Ben war eine Berliner Pflanze. Er duzte jede(n), den mächtigen Minister wie die eifrige Feministin. Ben war Ende Juni sauer: Sein Weckruf für mehr Umweltschutz aus den Achtzigern sollte weichen. Pointe: Im Namen des Umweltschutzes. Die schwarzbraun, verrußte Ziegelwand am S-Bahnhof Savignyplatz soll einen modernen Dämmputz erhalten. Nun kann der Investor loslegen. Der grantige Kauz ist nicht mehr. Doch seine Botschaft vom pfleglichen Umgang mit der Natur bleibt. Dafür stand er.

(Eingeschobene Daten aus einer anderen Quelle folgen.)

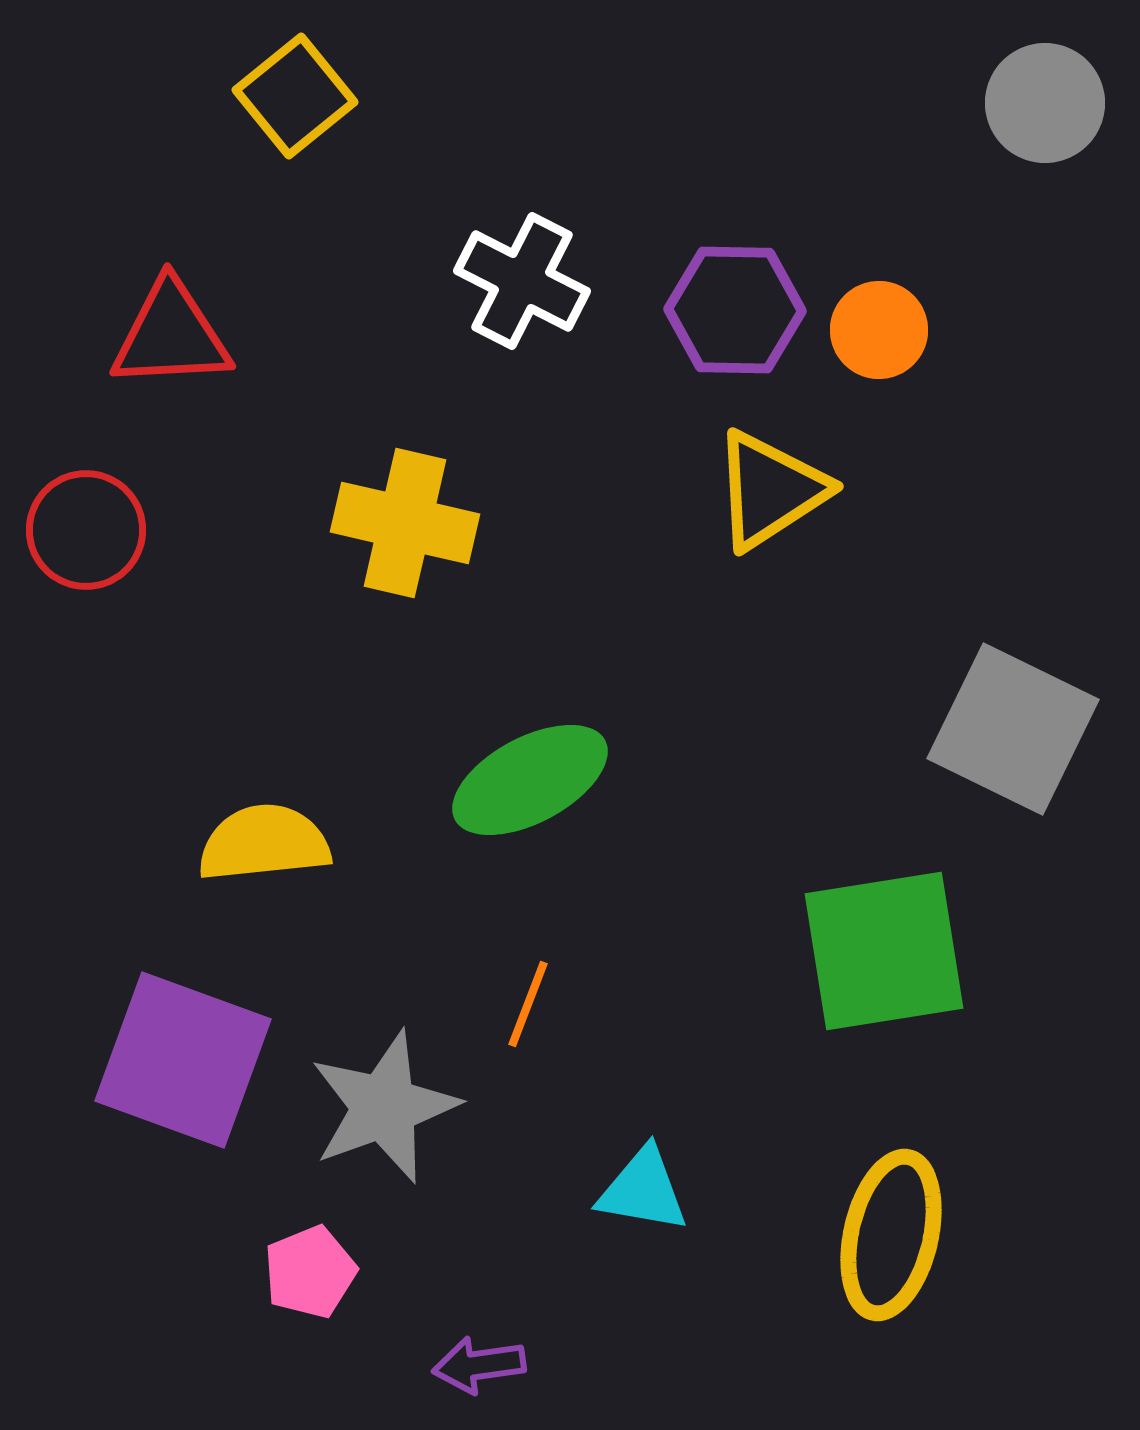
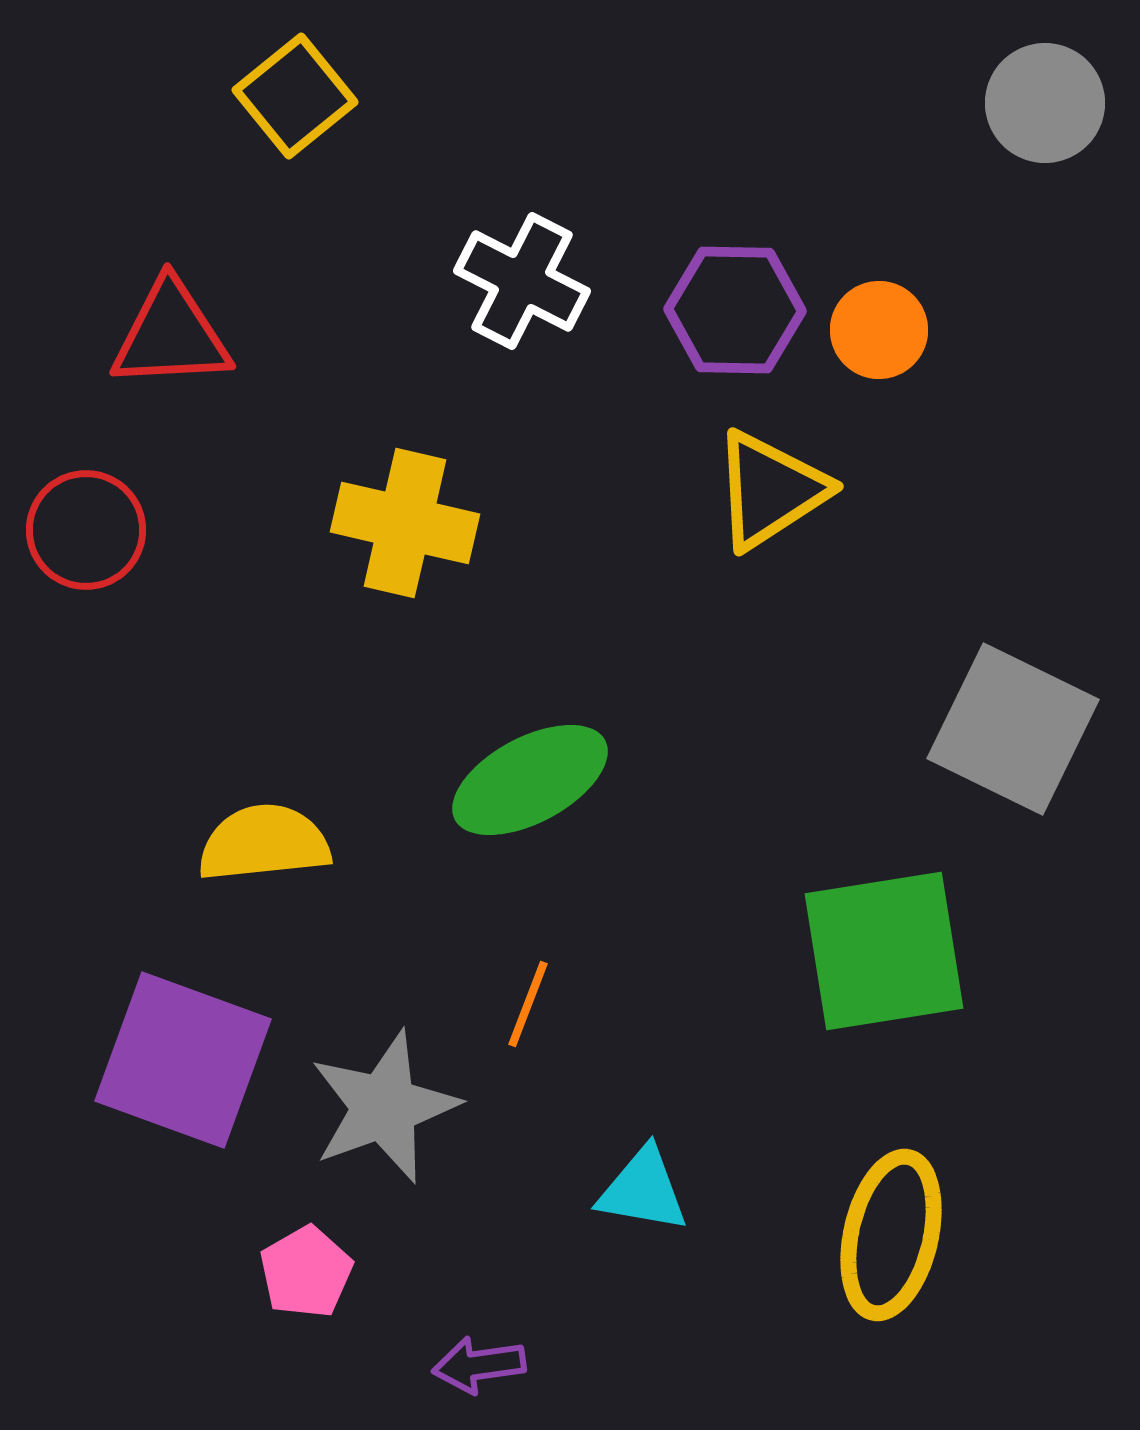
pink pentagon: moved 4 px left; rotated 8 degrees counterclockwise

„Wir trinken was wir pinkeln!“ habe ich unzählige Male am S-Bahnhof Savignyplatz auf seinen Weltenbaum II gesehen. Meistens so lange, bis die nächste Bahn kam. Sein Werk ist 105 Meter lange kostenlose Kunst. Ein Riesenbaum mit Ästen, züngelnder Schlange, verzweifelten Gesichtern, Trauernden, Toten, dazwischen ein Mädchen, das lächelt. „Idealisten sind immer in der Gefahr/An ihrem Idealismus zugrunde zu gehen.“ Schiller grüßt. Ben schrieb es in den achtziger Jahren an die Wand, als die Züge viel seltener fuhren, als die Mauer den Weg in der Stadt versperrte.
„Die Natur braucht uns nicht, aber wir brauchen die Natur.“ Sein Satz auf seinem riesigem in die Jahre gekommenen Wandbild hat sich mir eingebrannt. Ob die Smartphone-Generation Bens Botschaften noch wahrnimmt? Heute heißt auf den Zug warten, aufs Gerät starren und zum nächsten Bild wischen. Der Weltenbaum II verbindet bekannte Künstler wie Beuys, Grass oder Frida Kahlo. Das Wagin-Gesamtwerk, 2013 komplett saniert, schlägt eine Brücke von den Nazi-Jahren bis zur Umweltzerstörung unserer Tage. Bens Werk soll gerettet werden. Nach Vorstellung der Investoren am besten im Internet. Als Instagram-News.
Als 14-jähriger Junge musste er am Ende des II. Weltkrieges aus seiner westpreußischen Heimatstadt Jastrow flüchten. Er versteckte sich in Pommern hinter einem schützenden Baum, als die Kugeln umherflogen. Sein ganzes späteres Leben stellte er sich folgerichtig vor die Bäume. Er vergaß nie die Worte seines Großvaters, der ihm mit auf den Weg gab: „Egal, was kommen wird, die Bäume werden zu dir sprechen.“ Sein bekanntes Parlament der Bäume am Reichstag genießt mittlerweile Denkmalschutz. Weltweit pflanzte Ben an die 50.000 Bäume.
Weltenbaum II ist (noch) zu sehen am S-Bahnhof Savignyplatz. 24/7. Eintritt frei. Den Sound liefert die Berliner S-Bahn. Ebenfalls umsonst und draußen.
Ben, mach´s gut!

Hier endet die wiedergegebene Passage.